→ Directions for this task: Each line of the entries below that holds "Termómetro" is needed, copied in full.

→ Data for review:
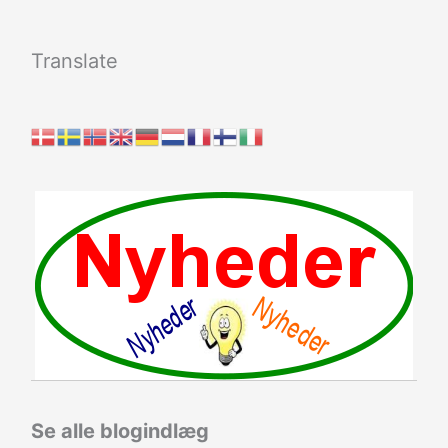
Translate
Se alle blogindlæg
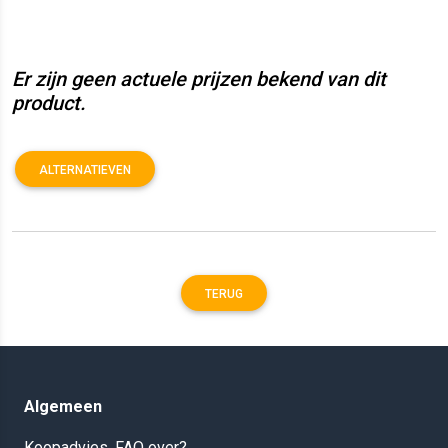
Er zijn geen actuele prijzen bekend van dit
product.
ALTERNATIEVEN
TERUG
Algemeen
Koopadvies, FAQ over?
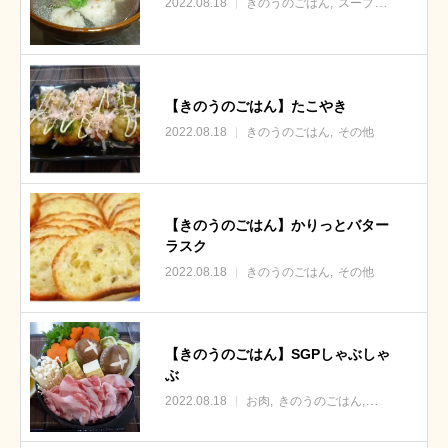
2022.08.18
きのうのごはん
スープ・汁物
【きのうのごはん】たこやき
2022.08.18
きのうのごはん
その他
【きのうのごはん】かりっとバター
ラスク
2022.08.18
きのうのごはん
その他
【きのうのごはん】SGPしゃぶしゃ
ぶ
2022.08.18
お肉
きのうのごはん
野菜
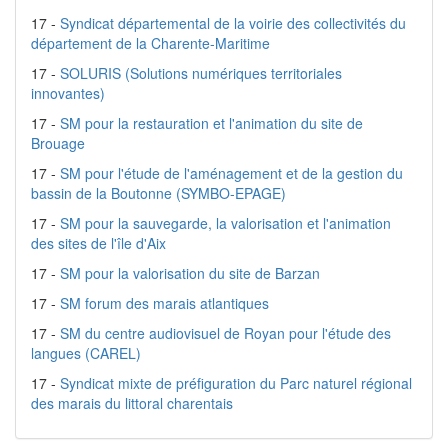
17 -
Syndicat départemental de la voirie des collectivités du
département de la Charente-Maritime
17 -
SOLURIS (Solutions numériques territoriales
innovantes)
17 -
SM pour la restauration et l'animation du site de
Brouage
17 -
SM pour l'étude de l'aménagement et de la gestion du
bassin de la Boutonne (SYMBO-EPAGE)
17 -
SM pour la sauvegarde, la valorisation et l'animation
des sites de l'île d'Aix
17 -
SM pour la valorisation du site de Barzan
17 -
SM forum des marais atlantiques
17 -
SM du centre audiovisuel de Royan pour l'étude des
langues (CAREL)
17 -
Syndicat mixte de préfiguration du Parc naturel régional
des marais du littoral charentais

* * *

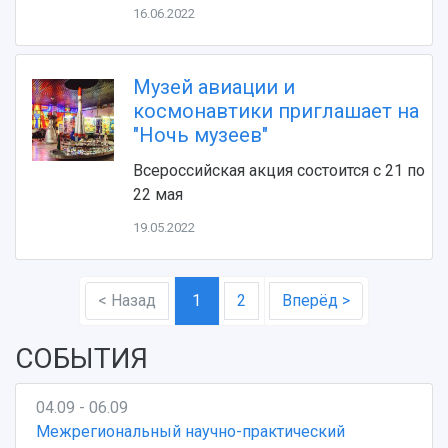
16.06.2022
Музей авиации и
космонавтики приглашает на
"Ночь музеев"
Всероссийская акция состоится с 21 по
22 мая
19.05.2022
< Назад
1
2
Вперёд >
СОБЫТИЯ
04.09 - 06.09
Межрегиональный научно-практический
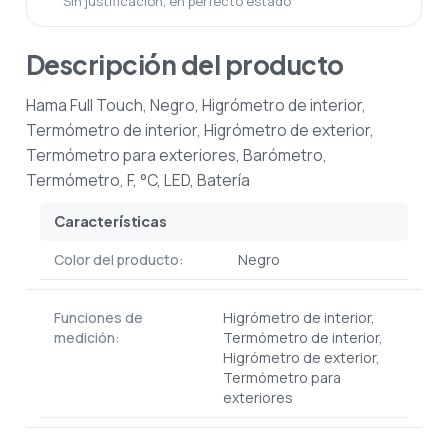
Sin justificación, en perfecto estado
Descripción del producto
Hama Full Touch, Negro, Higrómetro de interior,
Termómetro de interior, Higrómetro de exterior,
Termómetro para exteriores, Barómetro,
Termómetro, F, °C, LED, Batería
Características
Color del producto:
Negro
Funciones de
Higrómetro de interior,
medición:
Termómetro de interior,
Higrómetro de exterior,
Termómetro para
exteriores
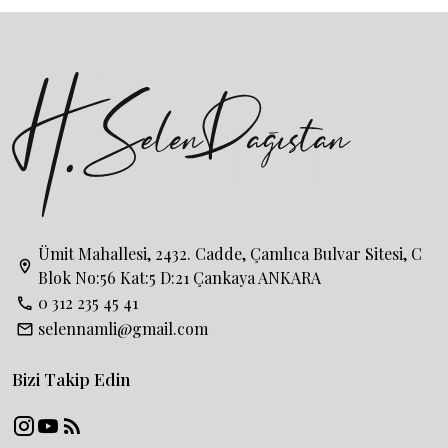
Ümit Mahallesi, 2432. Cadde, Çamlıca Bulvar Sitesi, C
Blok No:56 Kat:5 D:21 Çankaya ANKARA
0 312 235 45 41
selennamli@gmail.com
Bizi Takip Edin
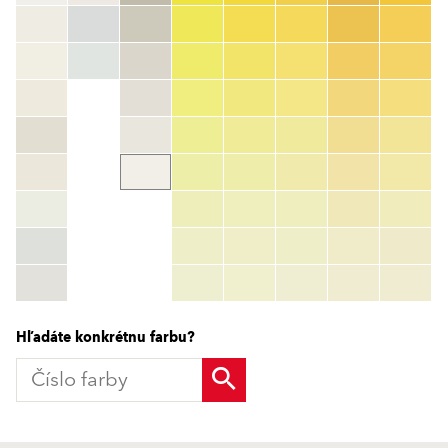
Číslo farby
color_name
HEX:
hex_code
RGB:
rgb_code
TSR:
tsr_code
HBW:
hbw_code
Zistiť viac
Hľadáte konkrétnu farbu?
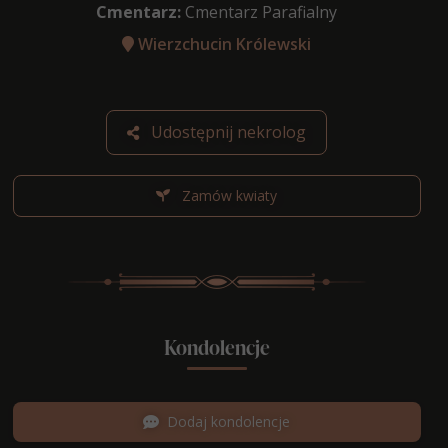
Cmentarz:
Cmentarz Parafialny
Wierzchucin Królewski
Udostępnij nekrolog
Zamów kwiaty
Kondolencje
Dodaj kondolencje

→ Final answer:
Termómetro de interior, Higrómetro de exterior,
Termómetro para exteriores, Barómetro,
Termómetro, F, °C, LED, Batería
Termómetro de interior,
Termómetro para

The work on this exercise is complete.